Grand Central Art Center was awarded a multi-year program support grant from The Andy Warhol Foundation for the Visual Arts in support of its artist-in-residence program. This marks GCAC’s fourth multi-year program support grant from the foundation since 2014, a testament to the center’s commitment to fostering innovative, socially engaged art practices.
“Grand Central Art Center’s residency program offers artists unique opportunities and generous resources to develop long-term community collaborations,” said Rachel Bers, program director of The Andy Warhol Foundation for the Visual Arts. “We are happy to support its commitment to artist-led and process-oriented programs that bring the voices of artists into meaningful conversation with community members around issues of local and national significance.”
This grant, which amounts to $80,000 over two years, will support the research development and realization of projects by an extraordinary lineup of artists, including Jon Rubin, Carlos Viani, Jennifer Ygual, Anna Berenice Garner, Sean Sarmiento, Gregory Sale, Kelley-Ann Lindo, Ben Kinsley, Pilar Agüero-Esparza, Glenda León, Martin Kersels and Enrique Ramírez, among others. Their projects will explore themes ranging from family memory and diasporic identity to ecological crises and cultural erasure, continuing GCAC’s legacy of amplifying voices and fostering critical dialogue.
GCAC joins a distinguished group of peer institutions receiving multi-year program support this round, including Contemporary Arts Museum Houston, Project Row Houses, CUE Art Foundation, Pioneer Works, The Laundromat Project and Southern Exposure, among others. This recognition places GCAC in the company of organizations that are leading the field in advancing artistic experimentation and freedom of expression.

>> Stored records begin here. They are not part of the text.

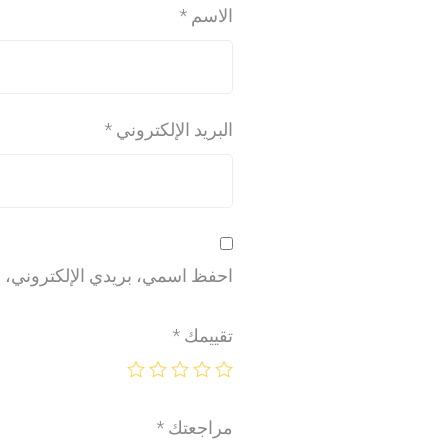
الاسم
*
البريد الإلكتروني
*
احفظ اسمي، بريدي الإلكتروني، وا
تقييمك
*
مراجعتك
*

As part of its mission, GCAC’s artist-in-residence program emphasizes a fluid and open creative process, allowing artists to engage deeply with local communities and explore themes that resonate both locally and nationally. Upcoming residency projects launching in the coming month, such as Rubin’s “The Stolen Dove,” which reimagines a symbolic element of the Alex Odeh monument in front of the city of Santa Ana’s library into a mobile monument for peace, and Viani’s “Next of Kin,” an exploration of family memory and loss, exemplify the transformative potential of these residencies.
“The intense pressure placed on artists and the organizations that sustain their work reinforces the foundation’s commitment to support and uplifts the vital work they do,” said Joel Wachs, president of The Andy Warhol Foundation for the Visual Arts.

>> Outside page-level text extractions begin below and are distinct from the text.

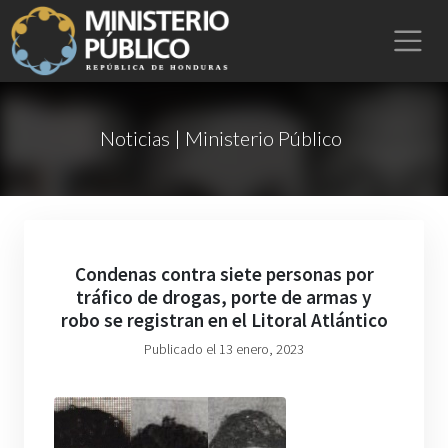
Noticias | Ministerio Público
Condenas contra siete personas por
tráfico de drogas, porte de armas y
robo se registran en el Litoral Atlántico
Publicado el 13 enero, 2023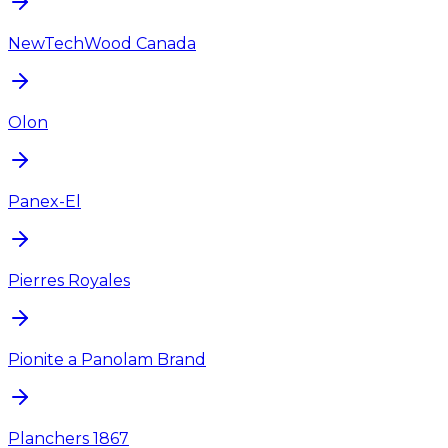
NewTechWood Canada
Olon
Panex-El
Pierres Royales
Pionite a Panolam Brand
Planchers 1867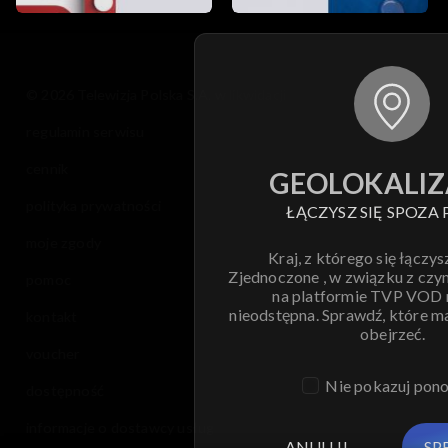
© 2026 Telewizja Polska S.A. w likwidacji
regulamin serwisu
cennik
GEOLOKALIZ
polityka prywatności
ŁĄCZYSZ SIĘ SPOZA 
moje zgody
Kraj, z którego się łączys
Zjednoczone , w związku z czy
pomoc
na platformie TVP VOD
nieodstępna. Sprawdź, które m
kontakt
obejrzeć.
voucher
Nie pokazuj pon
dostępność
informacje o dostawcy usług
ANULUJ
SP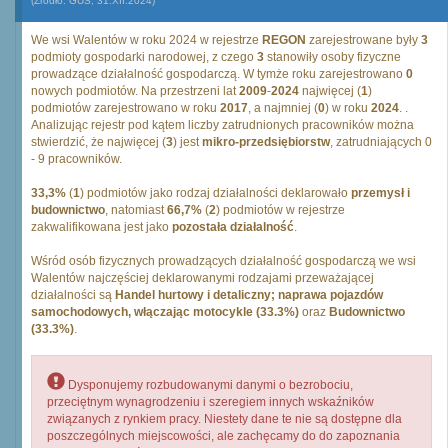
(Źródło: GUS, 31.XII.2024)
We wsi Walentów w roku 2024 w rejestrze
REGON
zarejestrowane były
3
podmioty gospodarki narodowej, z czego
3
stanowiły osoby fizyczne
prowadzące działalność gospodarczą. W tymże roku zarejestrowano
0
nowych podmiotów. Na przestrzeni lat
2009
-
2024
najwięcej (
1
)
podmiotów zarejestrowano w roku
2017
, a najmniej (
0
) w roku
2024
. .
Analizując rejestr pod kątem liczby zatrudnionych pracowników można
stwierdzić, że najwięcej (
3
) jest
mikro-przedsiębiorstw
, zatrudniających 0
- 9 pracowników.
33,3%
(
1
) podmiotów jako rodzaj działalności deklarowało
przemysł i
budownictwo
, natomiast
66,7%
(
2
) podmiotów w rejestrze
zakwalifikowana jest jako
pozostała działalność
.
Wśród osób fizycznych prowadzących działalność gospodarczą we wsi
Walentów najczęściej deklarowanymi rodzajami przeważającej
działalności są
Handel hurtowy i detaliczny; naprawa pojazdów
samochodowych, włączając motocykle (33.3%)
oraz
Budownictwo
(33.3%)
.
Dysponujemy rozbudowanymi danymi o bezrobociu,
przeciętnym wynagrodzeniu i szeregiem innych wskaźników
związanych z rynkiem pracy. Niestety dane te nie są dostępne dla
poszczególnych miejscowości, ale zachęcamy do do zapoznania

This continued support will enable the center to further its mission of fostering creativity, collaboration and community engagement.
Following Warhol’s will, the mission of The Andy Warhol Foundation for the Visual Arts is the advancement of the visual arts. The foundation manages an innovative and dynamic grants program while also preserving Warhol’s legacy through creative and responsible licensing policies and extensive scholarly research for ongoing catalogue raisonné projects. To date, the foundation has given nearly $330 million in grants to over 1,000 arts organizations around the country and abroad and has donated 52,786 works of art to 322 institutions worldwide.
Stay tuned for updates on exciting projects, supported in part by The Andy Warhol Foundation for the Visual Arts grant, including the highly anticipated launch of “The Stolen Dove.” This groundbreaking work will debut its first activation in the coming weeks at the Sundance Film Festival in Park City, Utah, in collaboration with the premiere of the documentary film “Who Killed Alex Odeh?” by filmmakers Jason Osder and William Lafi Youmans.